Given records –
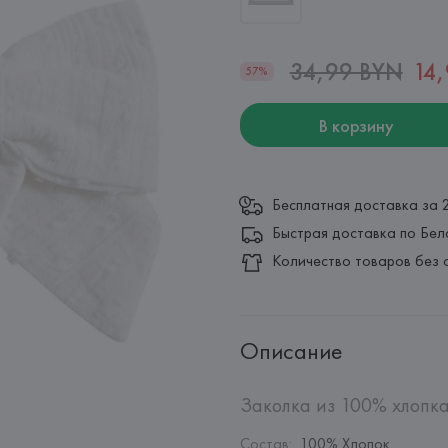
34,99 BYN
14
57%
В корзину
Бесплатная доставка за 
Быстрая доставка по Бел
Количество товаров без 
Описание
Заколка из 100% хлопка
Состав
:
100% Хлопок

Required work –
Copy out the records exactly. Do not include the pictures.

Exercise output –
34,99 BYN
14
57%
В корзину
Бесплатная доставка за 
Быстрая доставка по Бел
Количество товаров без 
Описание
Заколка из 100% хлопка
Состав
:
100% Хлопок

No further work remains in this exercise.